The prompt in [`SKILL.md`](https://github.com/phuryn/pm-skills/blob/main/SKILL.md) also references the Extended Opportunity Solution Tree for advanced use cases, linking to external documentation while maintaining the core four-level structure internally.

## Summary

- The opportunity-solution-tree skill in `phuryn/pm-skills` implements Teresa Torres's OST method as an LLM prompt template in [`pm-product-discovery/skills/opportunity-solution-tree/SKILL.md`](https://github.com/phuryn/pm-skills/blob/main/pm-product-discovery/skills/opportunity-solution-tree/SKILL.md).
- It structures discovery into four levels: **outcome → opportunities → solutions → experiments**, preventing teams from jumping to solutions before validating the problem space.
- The skill is invoked via the pm-toolkit CLI, which substitutes `$ARGUMENTS` into the prompt template at line 34.
- Output is markdown-formatted and ready for integration into product documentation or further processing by other repository skills like `summarize-interview`.

## Frequently Asked Questions

### How do I invoke the opportunity-solution-tree skill from the command line?

Use the pm-toolkit CLI with a natural language request describing your desired outcome. The CLI loads [`SKILL.md`](https://github.com/phuryn/pm-skills/blob/main/SKILL.md), substitutes the `$ARGUMENTS` placeholder with your input, and sends the prompt to the configured LLM. For example: `pm-toolkit "Build an OST for reducing churn"`.

### What is the difference between the standard and extended Opportunity Solution Tree?

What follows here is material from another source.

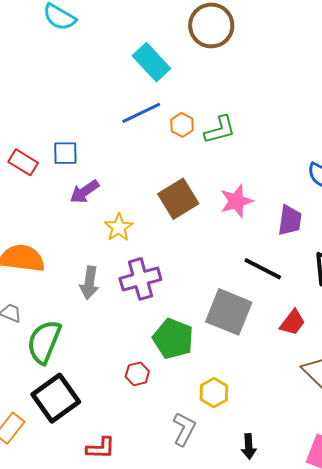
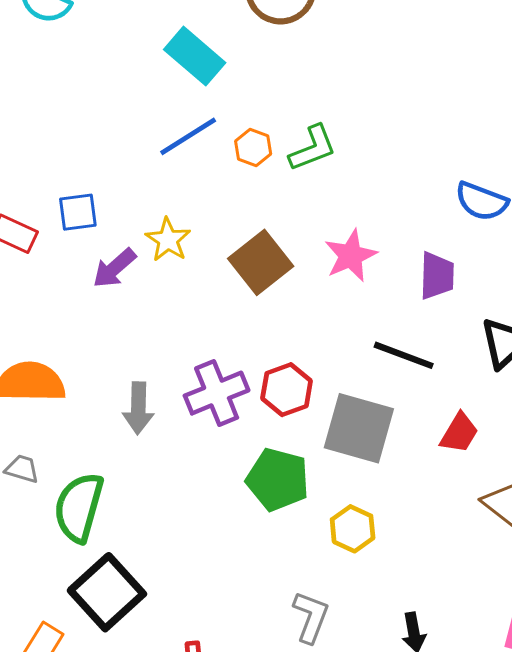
yellow star: (119, 227) -> (168, 240), moved
red hexagon: (137, 374) -> (287, 390), moved, size x1.4
yellow hexagon: (214, 393) -> (353, 529), moved

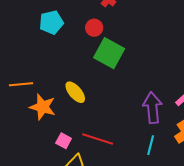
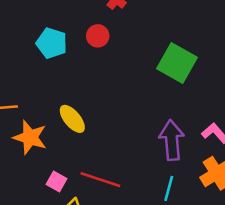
cyan pentagon: (51, 22) -> (52, 43), moved, turned 30
green square: (109, 53) -> (177, 63), moved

The standard OST in [`SKILL.md`](https://github.com/phuryn/pm-skills/blob/main/SKILL.md) follows Teresa Torres's four-level structure (outcome, opportunities, solutions, experiments). The file references an Extended Opportunity Solution Tree for advanced scenarios requiring additional layers of detail or specific visual mapping formats.

### How does the OST skill prevent premature-solution bias?

By forcing the LLM to generate **opportunities** (user problems) before **solutions** (features), the prompt template enforces a hierarchical validation chain. The skill explicitly separates opportunity identification from solution generation, ensuring teams validate that a problem exists and is valuable before designing experiments.

### Can I integrate the OST skill with other discovery skills in the repository?

Yes. The markdown output format allows seamless integration with skills like `summarize-interview` (which feeds research into opportunity identification) and `prioritize-features` (which ranks solutions generated by the OST). This creates a continuous discovery pipeline where experiment results inform subsequent OST iterations.